• [Task to carry out]: Would you return the records below character for character, without any images?

• [Dataset]:
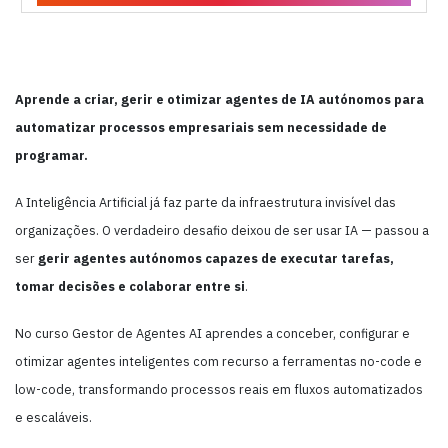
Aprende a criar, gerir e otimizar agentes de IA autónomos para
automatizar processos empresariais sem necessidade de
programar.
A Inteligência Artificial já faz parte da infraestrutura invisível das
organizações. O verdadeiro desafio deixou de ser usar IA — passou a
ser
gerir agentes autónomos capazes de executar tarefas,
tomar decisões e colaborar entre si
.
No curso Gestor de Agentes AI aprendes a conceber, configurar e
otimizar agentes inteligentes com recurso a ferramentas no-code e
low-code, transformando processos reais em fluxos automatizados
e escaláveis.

• [Result for this task]:
Aprende a criar, gerir e otimizar agentes de IA autónomos para
automatizar processos empresariais sem necessidade de
programar.
A Inteligência Artificial já faz parte da infraestrutura invisível das
organizações. O verdadeiro desafio deixou de ser usar IA — passou a
ser
gerir agentes autónomos capazes de executar tarefas,
tomar decisões e colaborar entre si
.
No curso Gestor de Agentes AI aprendes a conceber, configurar e
otimizar agentes inteligentes com recurso a ferramentas no-code e
low-code, transformando processos reais em fluxos automatizados
e escaláveis.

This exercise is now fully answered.